## WORK TASK
Check each line of the data for "face" and select those that have it.

## TASK DATA
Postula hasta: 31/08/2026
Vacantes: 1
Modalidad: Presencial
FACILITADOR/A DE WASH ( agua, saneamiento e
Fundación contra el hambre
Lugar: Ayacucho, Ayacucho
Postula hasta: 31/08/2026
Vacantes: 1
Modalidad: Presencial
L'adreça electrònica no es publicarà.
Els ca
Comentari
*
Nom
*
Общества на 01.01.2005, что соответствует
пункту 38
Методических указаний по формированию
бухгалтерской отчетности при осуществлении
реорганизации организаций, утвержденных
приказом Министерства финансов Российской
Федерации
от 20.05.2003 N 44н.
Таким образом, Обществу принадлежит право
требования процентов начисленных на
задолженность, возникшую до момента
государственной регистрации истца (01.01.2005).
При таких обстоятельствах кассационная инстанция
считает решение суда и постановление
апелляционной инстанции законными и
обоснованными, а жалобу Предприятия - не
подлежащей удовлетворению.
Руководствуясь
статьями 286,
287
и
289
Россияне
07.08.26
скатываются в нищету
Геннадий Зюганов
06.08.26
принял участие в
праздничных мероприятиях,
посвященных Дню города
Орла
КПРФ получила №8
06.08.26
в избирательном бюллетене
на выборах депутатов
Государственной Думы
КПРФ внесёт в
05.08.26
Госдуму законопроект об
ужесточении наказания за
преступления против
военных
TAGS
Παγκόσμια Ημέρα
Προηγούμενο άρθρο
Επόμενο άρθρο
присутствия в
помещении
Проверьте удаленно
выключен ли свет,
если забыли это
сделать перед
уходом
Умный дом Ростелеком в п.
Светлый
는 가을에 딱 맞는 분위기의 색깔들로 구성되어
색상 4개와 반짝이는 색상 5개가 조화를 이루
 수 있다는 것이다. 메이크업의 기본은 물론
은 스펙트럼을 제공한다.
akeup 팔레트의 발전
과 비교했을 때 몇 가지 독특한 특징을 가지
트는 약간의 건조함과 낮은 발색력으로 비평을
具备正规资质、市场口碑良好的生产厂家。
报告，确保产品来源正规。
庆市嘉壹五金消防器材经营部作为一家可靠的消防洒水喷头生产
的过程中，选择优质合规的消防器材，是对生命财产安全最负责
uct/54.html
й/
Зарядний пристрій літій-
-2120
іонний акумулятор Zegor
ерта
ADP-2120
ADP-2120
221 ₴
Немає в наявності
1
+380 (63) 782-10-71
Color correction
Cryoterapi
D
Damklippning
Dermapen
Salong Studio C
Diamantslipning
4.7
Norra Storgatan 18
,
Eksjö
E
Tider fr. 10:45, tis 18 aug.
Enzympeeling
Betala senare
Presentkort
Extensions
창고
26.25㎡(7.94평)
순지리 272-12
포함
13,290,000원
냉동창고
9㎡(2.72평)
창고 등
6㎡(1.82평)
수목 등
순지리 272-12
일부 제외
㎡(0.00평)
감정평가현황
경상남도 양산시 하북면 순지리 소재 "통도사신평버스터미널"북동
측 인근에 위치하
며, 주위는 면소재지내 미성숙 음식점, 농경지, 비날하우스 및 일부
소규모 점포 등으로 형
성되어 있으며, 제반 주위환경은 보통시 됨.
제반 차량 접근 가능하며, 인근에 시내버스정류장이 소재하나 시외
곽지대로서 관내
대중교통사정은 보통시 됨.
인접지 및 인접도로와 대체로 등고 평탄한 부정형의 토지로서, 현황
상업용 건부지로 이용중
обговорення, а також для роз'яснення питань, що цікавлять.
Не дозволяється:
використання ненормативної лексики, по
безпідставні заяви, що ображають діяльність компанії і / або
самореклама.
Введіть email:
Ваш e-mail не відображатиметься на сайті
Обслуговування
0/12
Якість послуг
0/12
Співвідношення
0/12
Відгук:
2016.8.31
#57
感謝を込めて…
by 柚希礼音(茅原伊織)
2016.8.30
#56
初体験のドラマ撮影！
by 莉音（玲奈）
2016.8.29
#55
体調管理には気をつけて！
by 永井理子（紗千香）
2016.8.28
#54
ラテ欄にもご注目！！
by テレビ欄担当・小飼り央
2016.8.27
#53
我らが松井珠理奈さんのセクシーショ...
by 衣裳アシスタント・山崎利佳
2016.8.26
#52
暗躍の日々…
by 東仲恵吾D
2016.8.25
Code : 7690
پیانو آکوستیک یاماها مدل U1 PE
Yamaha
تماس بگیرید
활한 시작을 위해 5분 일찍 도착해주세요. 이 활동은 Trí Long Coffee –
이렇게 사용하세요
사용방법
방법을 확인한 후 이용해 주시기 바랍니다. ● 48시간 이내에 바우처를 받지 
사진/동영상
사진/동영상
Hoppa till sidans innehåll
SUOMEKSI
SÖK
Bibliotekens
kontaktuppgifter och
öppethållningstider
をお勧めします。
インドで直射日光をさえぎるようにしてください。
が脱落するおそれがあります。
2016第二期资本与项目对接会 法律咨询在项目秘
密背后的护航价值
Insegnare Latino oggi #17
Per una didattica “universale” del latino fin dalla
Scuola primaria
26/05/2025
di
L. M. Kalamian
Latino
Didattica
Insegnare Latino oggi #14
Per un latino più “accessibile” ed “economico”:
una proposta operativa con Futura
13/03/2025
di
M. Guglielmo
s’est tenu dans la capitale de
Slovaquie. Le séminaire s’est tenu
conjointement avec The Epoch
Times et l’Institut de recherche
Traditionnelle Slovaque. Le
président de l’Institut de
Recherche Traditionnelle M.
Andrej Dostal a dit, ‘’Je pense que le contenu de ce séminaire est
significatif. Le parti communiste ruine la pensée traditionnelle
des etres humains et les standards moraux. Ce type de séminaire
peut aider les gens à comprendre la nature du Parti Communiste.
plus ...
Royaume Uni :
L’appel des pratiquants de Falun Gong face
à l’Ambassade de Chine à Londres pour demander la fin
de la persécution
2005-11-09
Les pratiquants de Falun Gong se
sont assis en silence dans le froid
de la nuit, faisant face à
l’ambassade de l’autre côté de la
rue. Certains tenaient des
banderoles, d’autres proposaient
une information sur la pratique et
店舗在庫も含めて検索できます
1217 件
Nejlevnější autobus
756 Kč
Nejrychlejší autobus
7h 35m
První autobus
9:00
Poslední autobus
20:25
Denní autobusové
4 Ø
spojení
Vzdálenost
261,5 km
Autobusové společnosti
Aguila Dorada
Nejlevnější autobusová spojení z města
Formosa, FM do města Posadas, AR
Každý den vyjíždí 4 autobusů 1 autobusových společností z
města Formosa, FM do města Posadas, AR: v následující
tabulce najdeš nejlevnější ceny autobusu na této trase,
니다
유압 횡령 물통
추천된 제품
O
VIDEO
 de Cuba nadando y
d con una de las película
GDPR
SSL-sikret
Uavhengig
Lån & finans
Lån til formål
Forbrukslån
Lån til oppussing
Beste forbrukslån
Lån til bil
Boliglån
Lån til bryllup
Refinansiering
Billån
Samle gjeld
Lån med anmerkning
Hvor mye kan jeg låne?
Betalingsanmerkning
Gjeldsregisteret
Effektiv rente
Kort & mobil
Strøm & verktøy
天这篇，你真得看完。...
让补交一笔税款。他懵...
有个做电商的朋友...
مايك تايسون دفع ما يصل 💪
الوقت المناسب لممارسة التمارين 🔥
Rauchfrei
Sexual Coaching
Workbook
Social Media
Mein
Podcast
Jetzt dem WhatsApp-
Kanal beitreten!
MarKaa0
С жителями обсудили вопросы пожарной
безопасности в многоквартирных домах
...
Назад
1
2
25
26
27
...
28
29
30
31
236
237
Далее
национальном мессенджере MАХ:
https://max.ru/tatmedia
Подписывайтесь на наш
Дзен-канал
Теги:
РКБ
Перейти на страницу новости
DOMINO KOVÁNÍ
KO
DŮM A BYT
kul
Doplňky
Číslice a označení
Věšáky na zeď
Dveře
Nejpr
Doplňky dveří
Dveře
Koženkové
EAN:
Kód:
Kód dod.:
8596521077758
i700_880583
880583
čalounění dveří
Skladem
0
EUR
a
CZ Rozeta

## RESPONSE AREA
L’appel des pratiquants de Falun Gong face
de la nuit, faisant face à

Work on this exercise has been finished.